Brain evidence and computational linguistics
My work on data-driven models of commonsense eventually led me to start looking into evidence from neuroscience, thanks above all to Heba Lakany, then a part of CSEE's BCI group. This line of research greatly expanded when I moved to the University of Trento's Center for Mind/Brain Sciences (CIMEC), where I started CLIC, a team of computer scientists working on language and commonsense knowledge in interaction with the neuroscientists and psychologists from the Centre. Over the years, we worked in four main areas: using EEG to study conceptual representations, using brain evidence to evaluate semantic space models, the representation of abstract concepts in the brain, using EEG for sentiment analysis, and on the clinical applications of this methodology.

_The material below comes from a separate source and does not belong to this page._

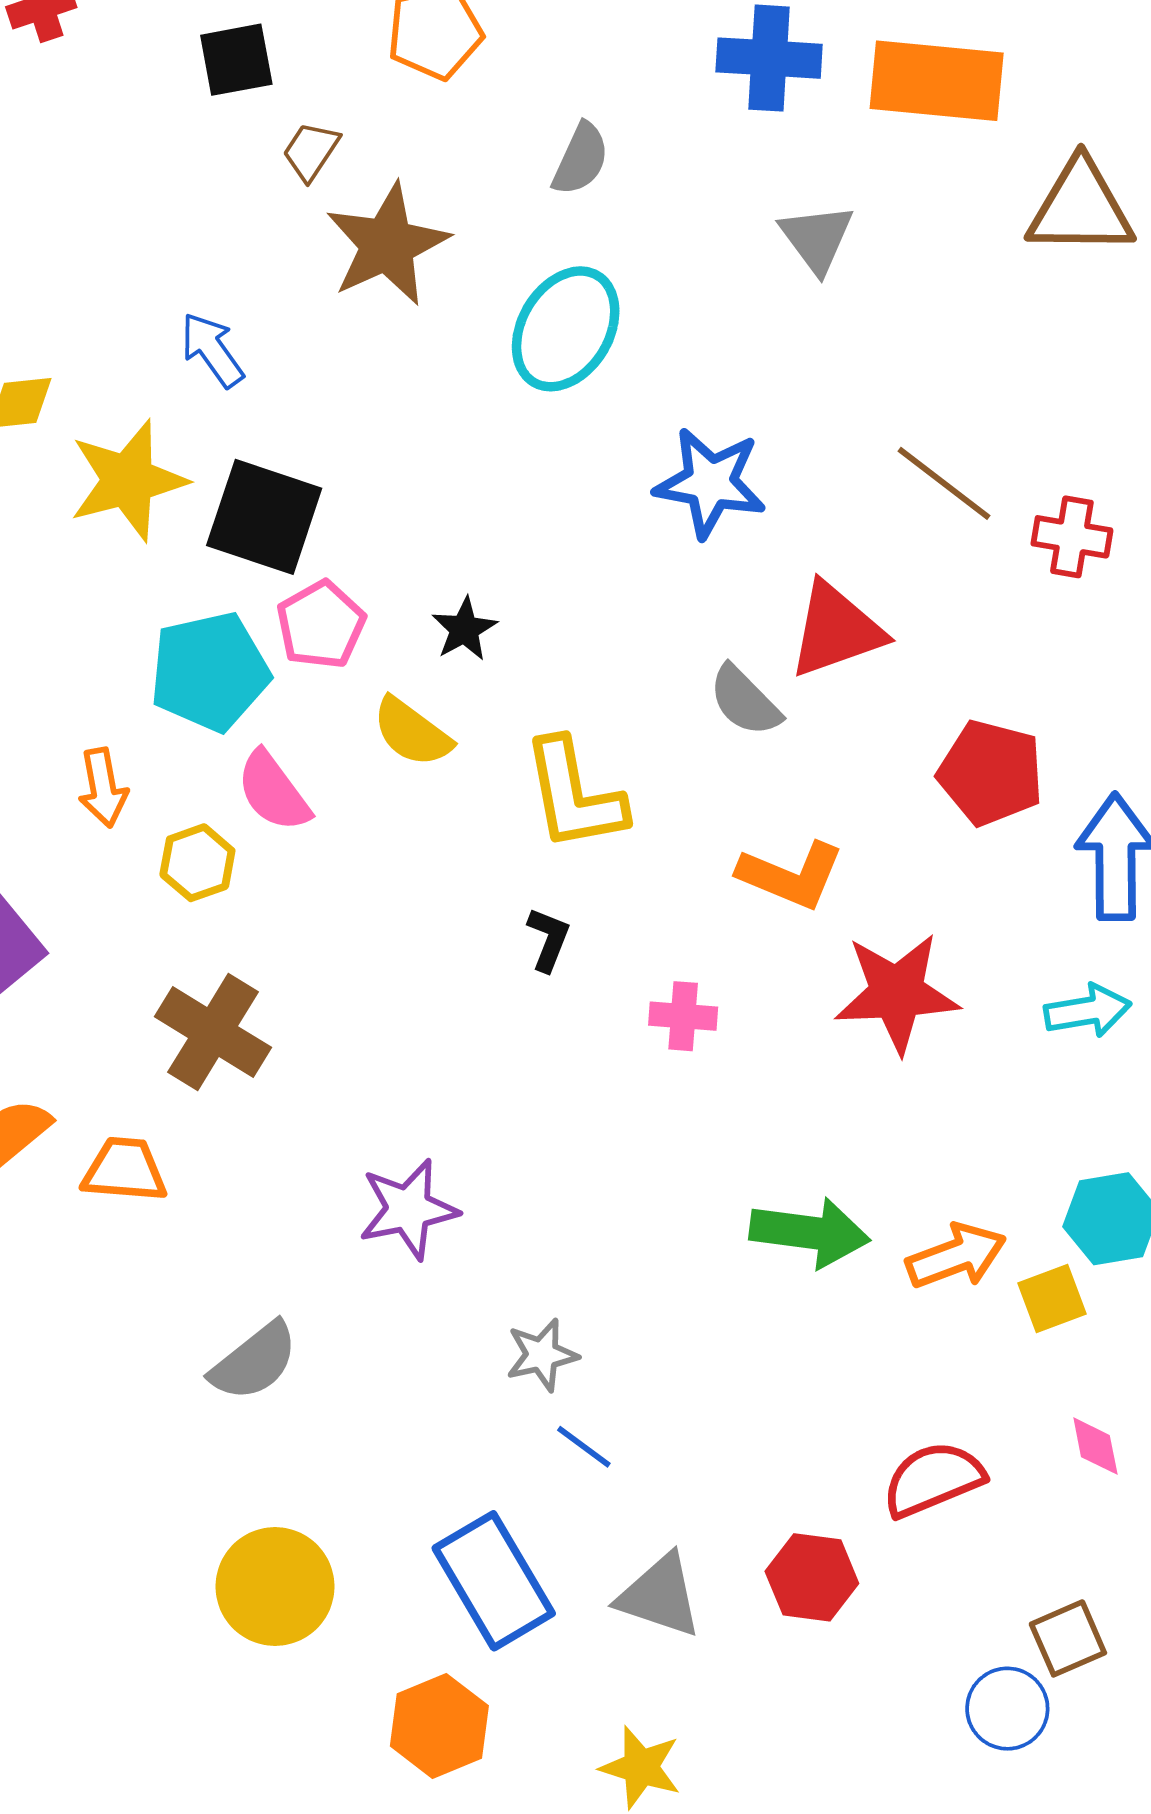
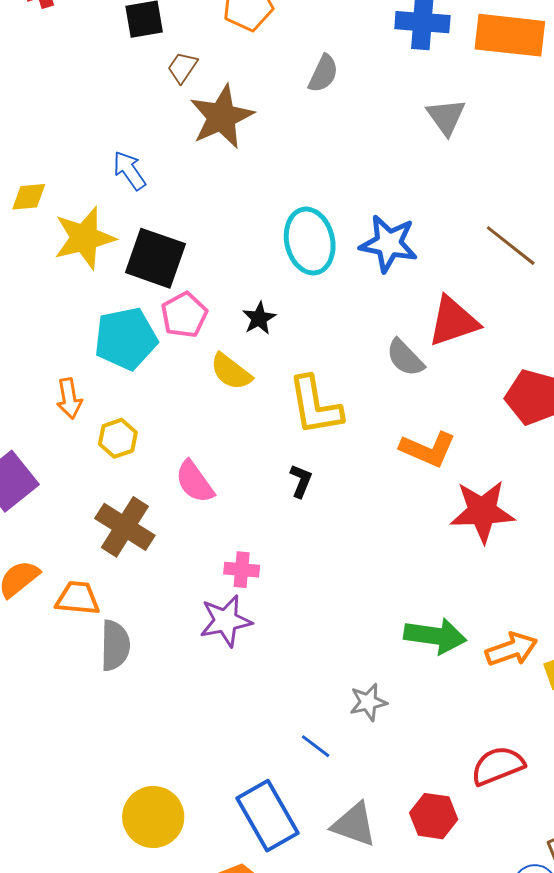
cyan ellipse: (566, 329) -> (310, 241), moved, turned -44
pink semicircle: (273, 791) -> (195, 482), moved
pink cross: (683, 1016) -> (242, 570), moved
gray star: (542, 1355) -> (368, 702), moved
gray semicircle: (254, 1361) -> (115, 645), moved, turned -51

Using EEG to study commonsense
The method most used to collect brain data about conceptual representations is functional Magnetic Resonance Imaging (fMRI), but collecting data with this evidence is very expensive, it could not be used for systematic studies of lexical representations. We have therefore explored the use of an alternative and much cheaper method, Electro Encephalography (EEG), much cheaper and already widely available in CS departments with BCI groups. We used this approach in many studies, first with Heba, then mainly in collaboration with Brian Murphy, and more recently with Yuqiao Gu. Other important collaborators include the members of Lorenzo Bruzzone's lab at Uni Trento, in particular Francesca Bovolo and Michele Dalponte.
Our first investigation in this area look at whether EEG evidence had sufficient discriminative power to replicate standard results in the MVPA literature--in particular, to differentiate between animals and tools. The results were positive (Murphy et al, 2011). We were also able to replicate our results using MEG (Murphy and Poesio, 2010).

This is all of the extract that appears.